Omit the pictures and reproduce the rest of the listing exactly.

DATA:
- - - - - - -
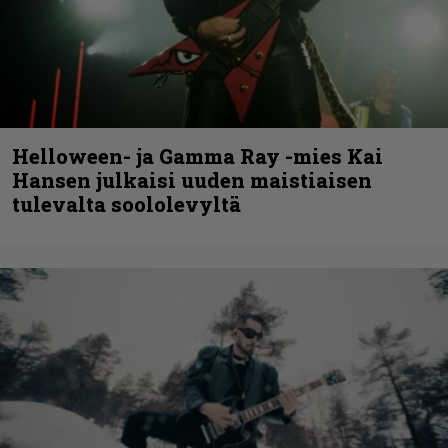
Helloween- ja Gamma Ray -mies Kai
Hansen julkaisi uuden maistiaisen
tulevalta soololevyltä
- - - - - - -
EXERCISE OUTPUT:
Helloween- ja Gamma Ray -mies Kai
Hansen julkaisi uuden maistiaisen
tulevalta soololevyltä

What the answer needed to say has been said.